▶ [YOUR ASSIGNMENT]
Scan the listing and copy each line where the word "井尻珈琲焙煎所" is present.

------------

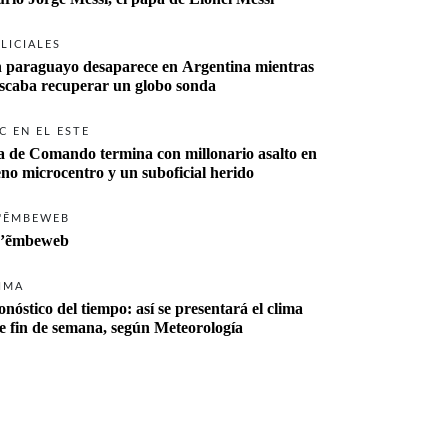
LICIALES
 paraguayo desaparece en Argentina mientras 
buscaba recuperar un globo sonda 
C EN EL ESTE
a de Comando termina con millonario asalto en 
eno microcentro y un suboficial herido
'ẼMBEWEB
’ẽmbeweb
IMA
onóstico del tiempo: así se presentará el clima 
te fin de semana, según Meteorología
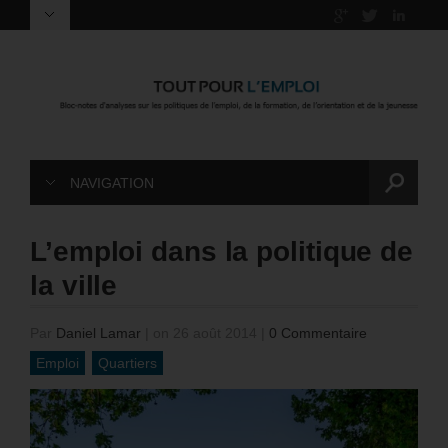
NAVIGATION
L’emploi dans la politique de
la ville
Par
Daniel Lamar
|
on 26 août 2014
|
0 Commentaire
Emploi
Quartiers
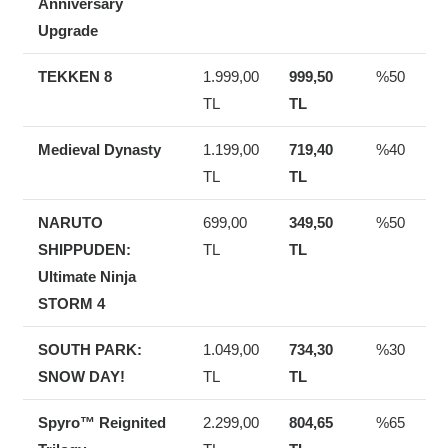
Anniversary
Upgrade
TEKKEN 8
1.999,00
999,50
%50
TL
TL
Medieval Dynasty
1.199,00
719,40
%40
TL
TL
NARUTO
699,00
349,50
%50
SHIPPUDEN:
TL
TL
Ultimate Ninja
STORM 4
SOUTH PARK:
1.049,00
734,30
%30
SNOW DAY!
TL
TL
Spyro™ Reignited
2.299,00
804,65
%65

------------

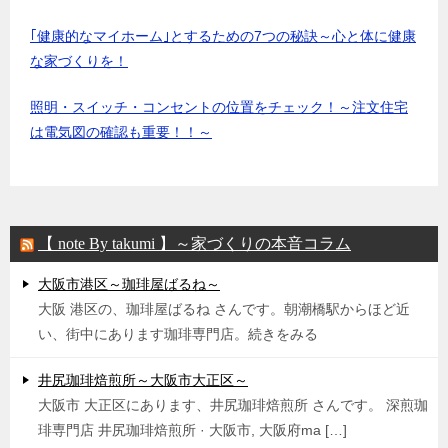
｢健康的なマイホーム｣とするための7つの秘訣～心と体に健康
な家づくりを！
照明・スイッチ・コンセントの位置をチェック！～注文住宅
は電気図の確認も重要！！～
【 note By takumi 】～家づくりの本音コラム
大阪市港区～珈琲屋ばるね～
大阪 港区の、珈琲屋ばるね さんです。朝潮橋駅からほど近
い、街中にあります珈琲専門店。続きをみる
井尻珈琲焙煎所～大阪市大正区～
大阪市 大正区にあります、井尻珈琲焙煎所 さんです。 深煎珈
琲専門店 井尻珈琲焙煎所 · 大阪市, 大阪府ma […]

------------

▶ [ANSWER TO THIS EXERCISE]
井尻珈琲焙煎所～大阪市大正区～
大阪市 大正区にあります、井尻珈琲焙煎所 さんです。 深煎珈
琲専門店 井尻珈琲焙煎所 · 大阪市, 大阪府ma […]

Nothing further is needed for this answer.